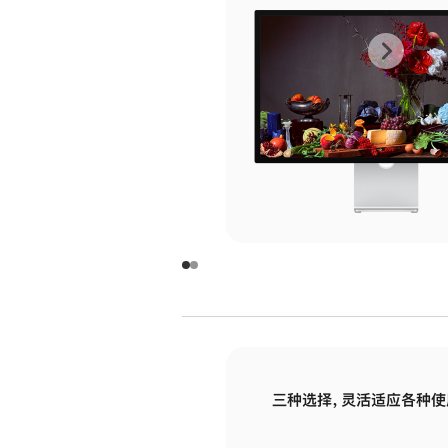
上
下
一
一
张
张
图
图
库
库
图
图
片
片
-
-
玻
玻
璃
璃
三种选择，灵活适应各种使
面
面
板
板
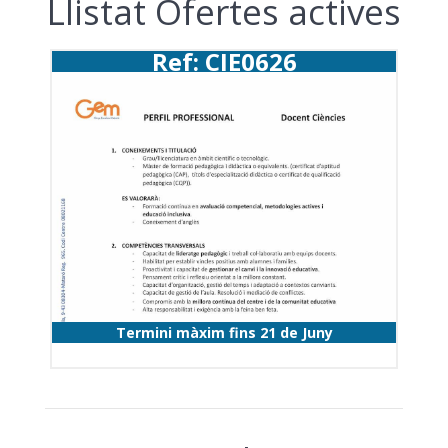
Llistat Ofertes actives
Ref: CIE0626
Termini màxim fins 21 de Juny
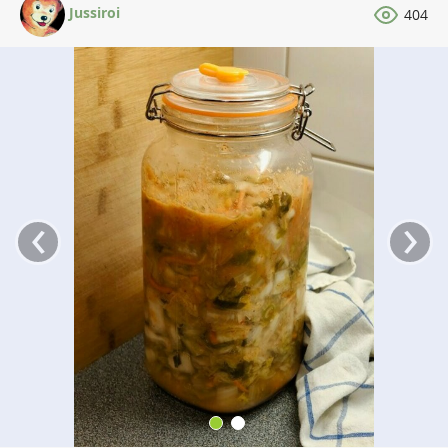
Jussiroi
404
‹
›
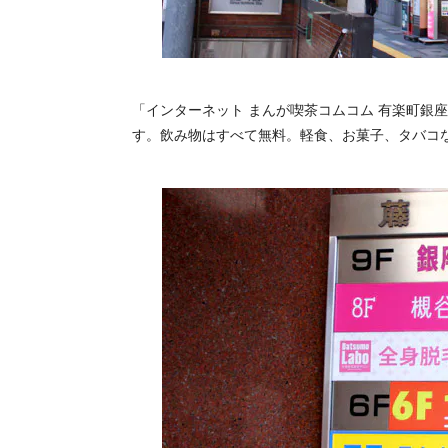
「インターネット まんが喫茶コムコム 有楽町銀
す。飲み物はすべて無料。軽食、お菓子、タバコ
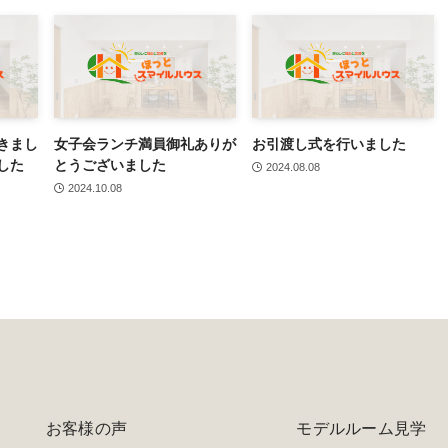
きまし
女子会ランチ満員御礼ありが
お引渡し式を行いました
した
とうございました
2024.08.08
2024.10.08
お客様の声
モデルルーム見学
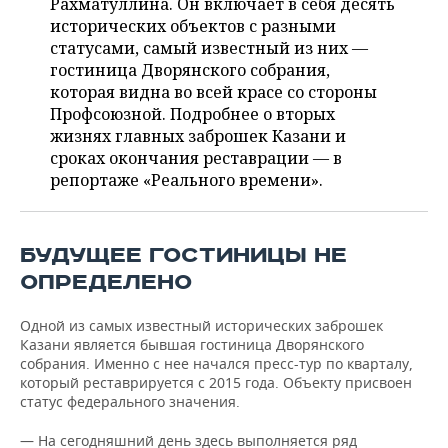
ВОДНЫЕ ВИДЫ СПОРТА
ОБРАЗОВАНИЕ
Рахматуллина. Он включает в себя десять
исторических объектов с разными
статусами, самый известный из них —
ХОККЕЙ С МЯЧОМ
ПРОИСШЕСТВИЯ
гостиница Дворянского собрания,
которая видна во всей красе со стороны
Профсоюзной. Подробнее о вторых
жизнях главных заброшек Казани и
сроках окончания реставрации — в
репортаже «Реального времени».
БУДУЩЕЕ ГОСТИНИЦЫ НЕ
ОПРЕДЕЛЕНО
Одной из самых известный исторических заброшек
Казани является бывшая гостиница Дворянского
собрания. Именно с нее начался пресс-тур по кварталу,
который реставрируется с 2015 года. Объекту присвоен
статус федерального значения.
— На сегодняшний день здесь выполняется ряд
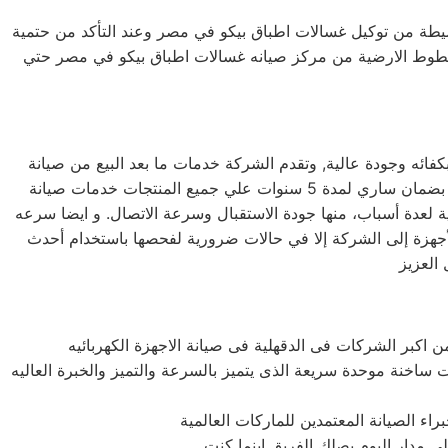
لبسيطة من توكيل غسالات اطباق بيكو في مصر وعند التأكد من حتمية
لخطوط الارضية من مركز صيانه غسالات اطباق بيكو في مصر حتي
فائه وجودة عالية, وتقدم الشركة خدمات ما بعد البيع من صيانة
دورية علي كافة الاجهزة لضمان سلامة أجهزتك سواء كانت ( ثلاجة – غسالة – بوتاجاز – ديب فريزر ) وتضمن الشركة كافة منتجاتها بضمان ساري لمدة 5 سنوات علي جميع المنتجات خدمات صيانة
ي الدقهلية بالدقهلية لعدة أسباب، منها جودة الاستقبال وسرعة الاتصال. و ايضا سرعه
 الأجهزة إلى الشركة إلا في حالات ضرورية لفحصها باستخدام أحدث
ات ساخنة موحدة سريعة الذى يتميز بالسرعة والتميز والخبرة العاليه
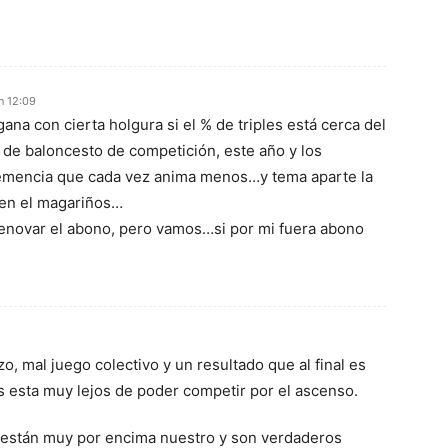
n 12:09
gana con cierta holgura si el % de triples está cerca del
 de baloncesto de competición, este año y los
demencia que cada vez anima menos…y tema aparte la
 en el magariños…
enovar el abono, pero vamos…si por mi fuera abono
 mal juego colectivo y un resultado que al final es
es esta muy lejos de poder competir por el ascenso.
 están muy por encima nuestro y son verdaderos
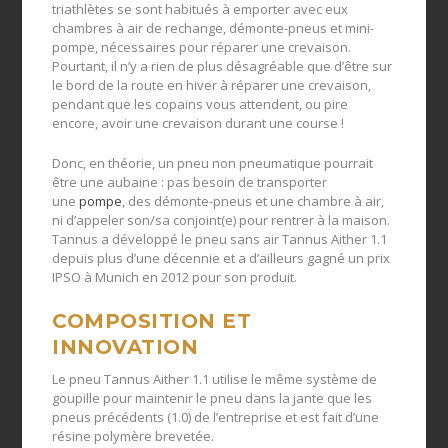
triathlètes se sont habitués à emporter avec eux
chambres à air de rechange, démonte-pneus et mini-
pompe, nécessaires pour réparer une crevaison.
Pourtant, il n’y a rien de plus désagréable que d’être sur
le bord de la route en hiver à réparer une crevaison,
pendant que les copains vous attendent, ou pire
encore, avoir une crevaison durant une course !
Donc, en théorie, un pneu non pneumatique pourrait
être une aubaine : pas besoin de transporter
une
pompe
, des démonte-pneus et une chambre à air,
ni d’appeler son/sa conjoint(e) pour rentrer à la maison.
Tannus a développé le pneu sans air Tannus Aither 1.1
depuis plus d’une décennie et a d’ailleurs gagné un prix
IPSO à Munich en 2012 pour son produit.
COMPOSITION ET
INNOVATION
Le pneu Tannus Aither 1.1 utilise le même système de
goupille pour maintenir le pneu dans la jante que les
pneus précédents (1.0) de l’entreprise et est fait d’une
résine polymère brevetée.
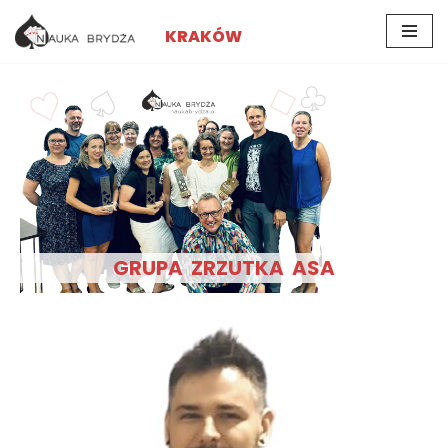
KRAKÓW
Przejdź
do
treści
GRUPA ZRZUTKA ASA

+++

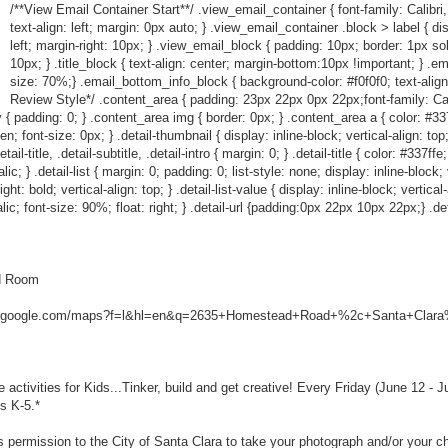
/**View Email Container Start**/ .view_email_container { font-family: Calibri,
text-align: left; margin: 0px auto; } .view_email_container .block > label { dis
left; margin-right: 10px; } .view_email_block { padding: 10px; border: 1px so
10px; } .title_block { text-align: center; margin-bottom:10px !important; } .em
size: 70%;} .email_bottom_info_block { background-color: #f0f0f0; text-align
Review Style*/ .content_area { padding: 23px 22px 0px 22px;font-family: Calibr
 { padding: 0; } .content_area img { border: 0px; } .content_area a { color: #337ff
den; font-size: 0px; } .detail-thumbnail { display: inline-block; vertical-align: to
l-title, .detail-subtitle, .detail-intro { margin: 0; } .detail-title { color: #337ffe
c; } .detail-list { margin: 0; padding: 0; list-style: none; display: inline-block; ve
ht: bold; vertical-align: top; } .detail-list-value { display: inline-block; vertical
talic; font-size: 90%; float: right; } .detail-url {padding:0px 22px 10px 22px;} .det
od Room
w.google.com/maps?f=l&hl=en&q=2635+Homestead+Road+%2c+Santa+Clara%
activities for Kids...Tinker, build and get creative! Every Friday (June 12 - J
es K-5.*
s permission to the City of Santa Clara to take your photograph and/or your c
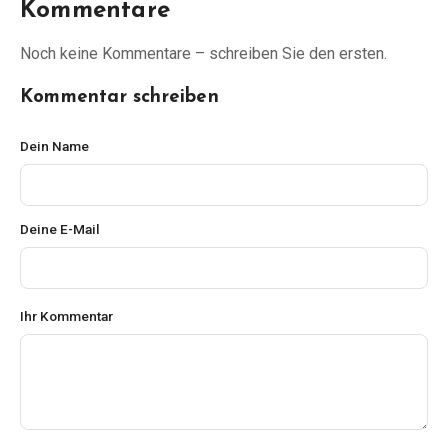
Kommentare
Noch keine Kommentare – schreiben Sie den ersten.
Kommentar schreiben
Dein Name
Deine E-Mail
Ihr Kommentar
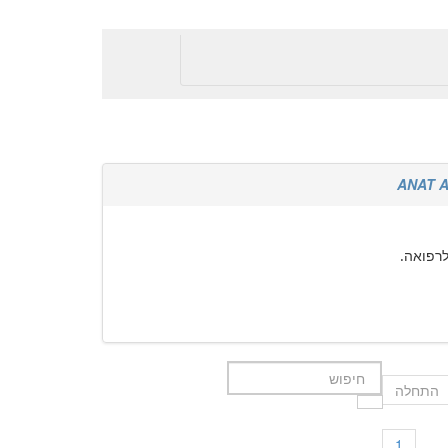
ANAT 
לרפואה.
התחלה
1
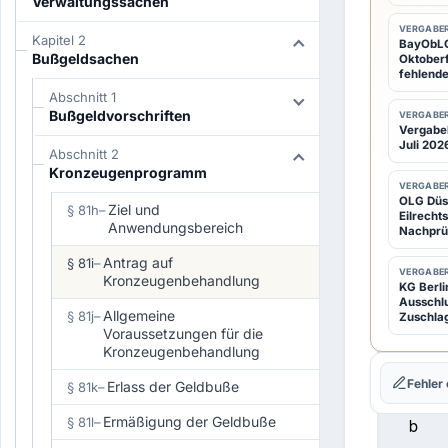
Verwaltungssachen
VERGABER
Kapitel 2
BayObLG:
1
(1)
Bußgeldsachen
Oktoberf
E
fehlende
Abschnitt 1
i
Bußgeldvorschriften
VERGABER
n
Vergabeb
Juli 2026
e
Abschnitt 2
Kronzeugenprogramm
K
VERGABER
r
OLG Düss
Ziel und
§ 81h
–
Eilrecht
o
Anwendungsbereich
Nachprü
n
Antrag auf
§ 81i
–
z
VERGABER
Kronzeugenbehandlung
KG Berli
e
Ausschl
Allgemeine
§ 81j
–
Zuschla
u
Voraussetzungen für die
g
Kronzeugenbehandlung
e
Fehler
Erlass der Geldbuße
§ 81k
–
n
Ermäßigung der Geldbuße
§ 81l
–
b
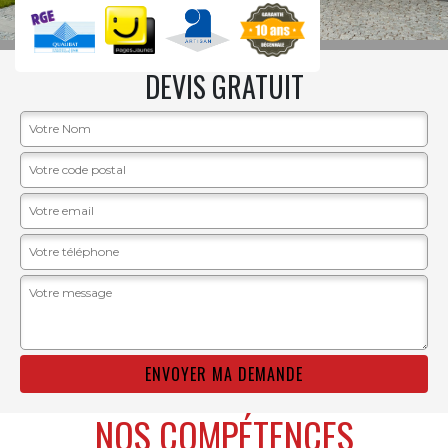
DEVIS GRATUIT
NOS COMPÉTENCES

+++

- **YOUR GOAL**: Select all lines in the listing that include the word "Santa".

- **OUTPUT BELOW**:
w.google.com/maps?f=l&hl=en&q=2635+Homestead+Road+%2c+Santa+Clara%
s permission to the City of Santa Clara to take your photograph and/or your c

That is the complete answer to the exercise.